麺は、ノーマルのほかに「太麺(平打麺)」を選ぶことができる。平打ちの蕎麦は好きなので、そちらにしてもらった。
写真の通り、中にはみっちりと蕎麦、また蕎麦。それに負けないくらい、上にはどっさりとネギと豚肉。つゆも量が多いし、やっぱり相変わらずスケール感がよく伝わらない蕎麦だ。
でも、箸でつかめばすぐ分かる、どっしりとした持ちごたえ。そして、少々つまんだ程度では、丼の水位がちっとも減らないという現実。

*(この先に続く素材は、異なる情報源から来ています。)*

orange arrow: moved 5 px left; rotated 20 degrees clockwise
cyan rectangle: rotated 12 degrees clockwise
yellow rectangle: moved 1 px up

お上品な蕎麦屋の場合、箸で蕎麦をひとすくいしたら、もう1/3くらい量が減っちゃった、ということがある。ここはそれとは全く違う。
量重視なだけの、B級な蕎麦ではない。最後まで飽きることなく、おいしく食べることができたのは見事。
つゆも、安っぽい立ち食い系のものではなく、きりっとした味わいのものだった。絶品とは言わないが、このつゆで大量の蕎麦を食べられる、というのは良い話だった。
最後まで食べきり、満足してお店を後にした。こういうお店って、ありそうでないよな。今後も、機会があれば利用したいお店の一つとなった。
なお、この後しばらく、お店の前で「このまま家に帰ろうか、それとも洋風カツ丼を食べに行こうか」で悩んだのは内緒だ。